Ronald Pofalla: Post an das CDU-Führungspersonal

Der "Merkel-Faktor" beginne bereits zu wirken, schrieb er weiter. Und das Ifo-Institut habe schon jetzt bestätigt, dass der Regierungswechsel zu mehr Zuversicht und mehr Wachstum geführt habe. Es gebe allerdings noch Optimierungsmöglichkeiten mahnte er an - das Erscheinungsbild der CDU in der Großen Koalition sei verbesserungswürdig.

Der Koalitionsvertrag trage zwar in entscheidenden Bereichen die klare Handschrift der Union, schrieb Pofalla. "Richtig ist allerdings auch, dass CDU und CSU nicht alle Reformen haben durchsetzen können." Er nannte an erster Stelle die betrieblichen Bündnisse für Arbeit.

Sein Brief richtet sich an das Führungspersonal der Orts-, Kreis-, Landes- und Bezirksvereine sowie an die Bundestags- und Europaabgeordneten der Partei. Die Schärfung des Profils werde ein Schwerpunkt der Parteiarbeit der kommenden Jahre bilden. Dazu werde die CDU ihr Grundsatzprogramm weiterentwickeln. Er kündigte einen "Wertekongress" im Februar und Regionalkonferenzen nach den Landtagswahlen im März an.

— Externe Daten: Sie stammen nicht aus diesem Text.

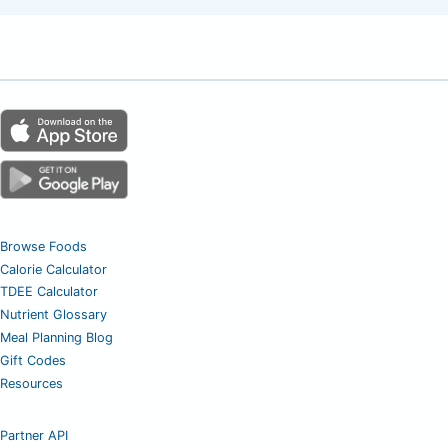
Browse Foods
Calorie Calculator
TDEE Calculator
Nutrient Glossary
Meal Planning Blog
Gift Codes
Resources
Partner API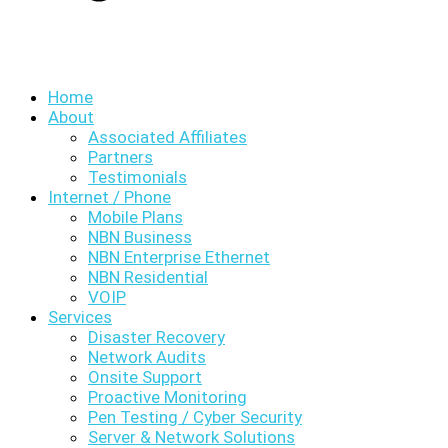
Home
About
Associated Affiliates
Partners
Testimonials
Internet / Phone
Mobile Plans
NBN Business
NBN Enterprise Ethernet
NBN Residential
VOIP
Services
Disaster Recovery
Network Audits
Onsite Support
Proactive Monitoring
Pen Testing / Cyber Security
Server & Network Solutions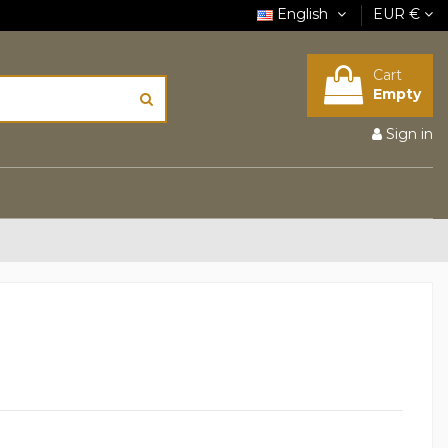
English
EUR €
Cart
Empty
Sign in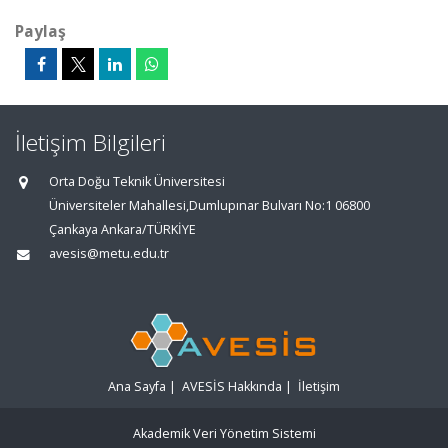
Paylaş
İletişim Bilgileri
Orta Doğu Teknik Üniversitesi
Üniversiteler Mahallesi,Dumlupınar Bulvarı No:1 06800
Çankaya Ankara/TÜRKİYE
avesis@metu.edu.tr
Ana Sayfa
|
AVESİS Hakkında
|
İletişim
Akademik Veri Yönetim Sistemi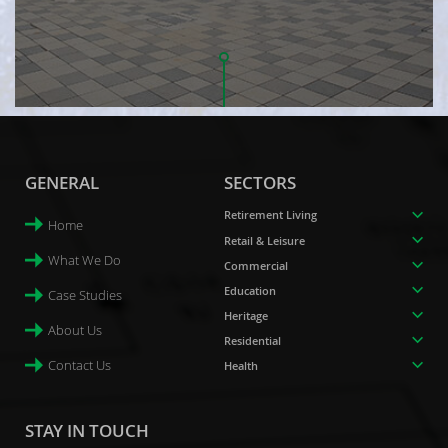
GENERAL
SECTORS
Retirement Living
Home
Retail & Leisure
What We Do
Commercial
Education
Case Studies
Heritage
About Us
Residential
Contact Us
Health
STAY IN TOUCH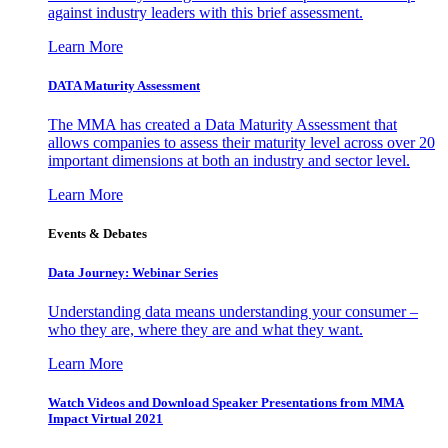
against industry leaders with this brief assessment.
Learn More
DATA Maturity Assessment
The MMA has created a Data Maturity Assessment that
allows companies to assess their maturity level across over 20
important dimensions at both an industry and sector level.
Learn More
Events & Debates
Data Journey: Webinar Series
Understanding data means understanding your consumer –
who they are, where they are and what they want.
Learn More
Watch Videos and Download Speaker Presentations from MMA
Impact Virtual 2021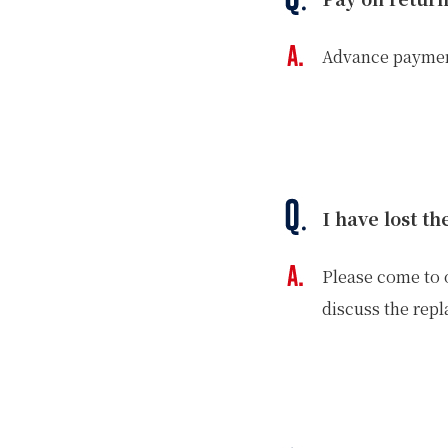
Advance payment
I have lost t
Please come to o
discuss the rep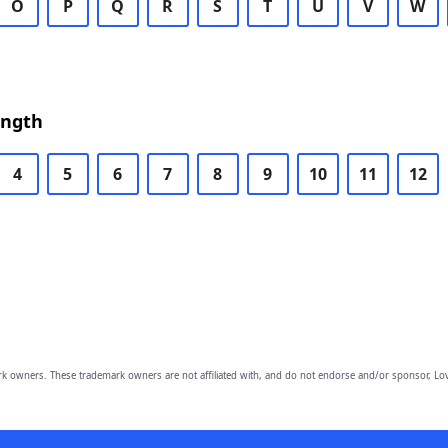
O
P
Q
R
S
T
U
V
W
ength
4
5
6
7
8
9
10
11
12
owners. These trademark owners are not affiliated with, and do not endorse and/or sponsor, Lov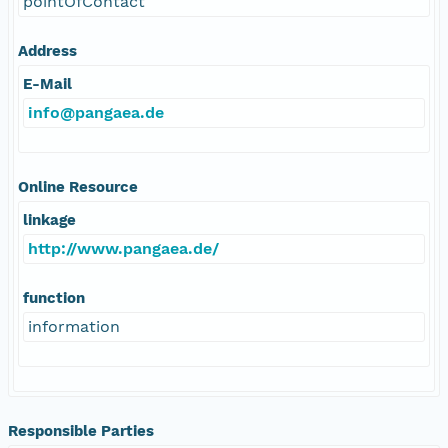
pointOfContact
Address
E-Mail
info@pangaea.de
Online Resource
linkage
http://www.pangaea.de/
function
information
Responsible Parties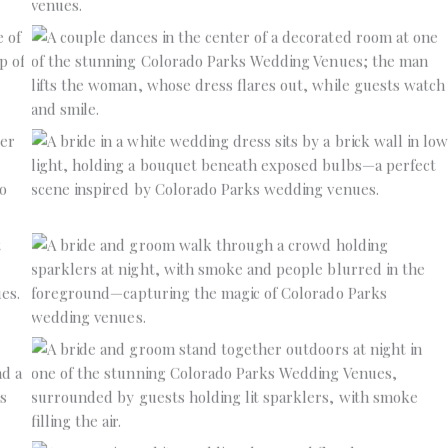
No Caption
No Caption
No Caption
No Caption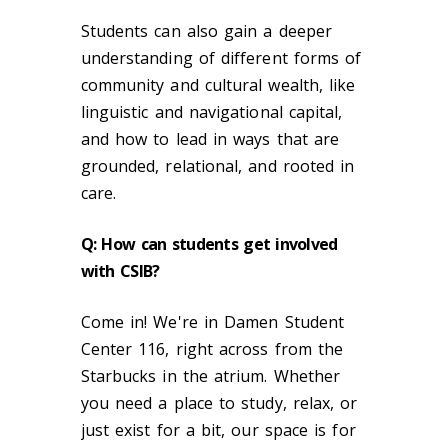
Students can also gain a deeper
understanding of different forms of
community and cultural wealth, like
linguistic and navigational capital,
and how to lead in ways that are
grounded, relational, and rooted in
care.
Q
: How can students get involved
with CSIB?
Come in! We're in Damen Student
Center 116, right across from the
Starbucks in the atrium. Whether
you need a place to study, relax, or
just exist for a bit, our space is for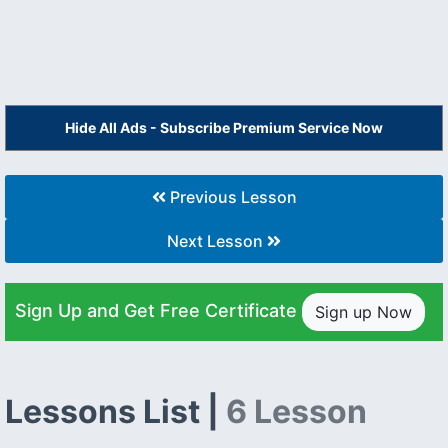
Hide All Ads - Subscribe Premium Service Now
Previous Lesson
Next Lesson
Sign Up and Get Free Certificate
Sign up Now
Lessons List |
6 Lesson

Die vorweihnachtlichen Auseinandersetzungen gehören offenkundig zum innerkoalitionären Kräftemessen: Auch Finanzminister Peer Steinbrück und Familienministerin Ursula von der Leyen hatten sich ein Armdrücken geliefert - das dann erstmal aufs Neue Jahr verschoben wurde.

Unions-Fraktionschef Volker Kauder rief inzwischen den Weihnachtsfrieden aus: Er habe heute mit seinem SPD-Kollegen Peter Struck telefoniert. "Wir verstehen uns gut, und das wird auch in Zukunft so bleiben", beschrieb er der "Rheinischen Post" seinen Kuschelkurs. Diskussionen über das eine oder andere Thema seien normal. Es komme nur darauf an, dass man "kleinere Meinungsverschiedenheiten in einem Geist der Partnerschaft und nicht in einem Geist der Gegnerschaft austrägt".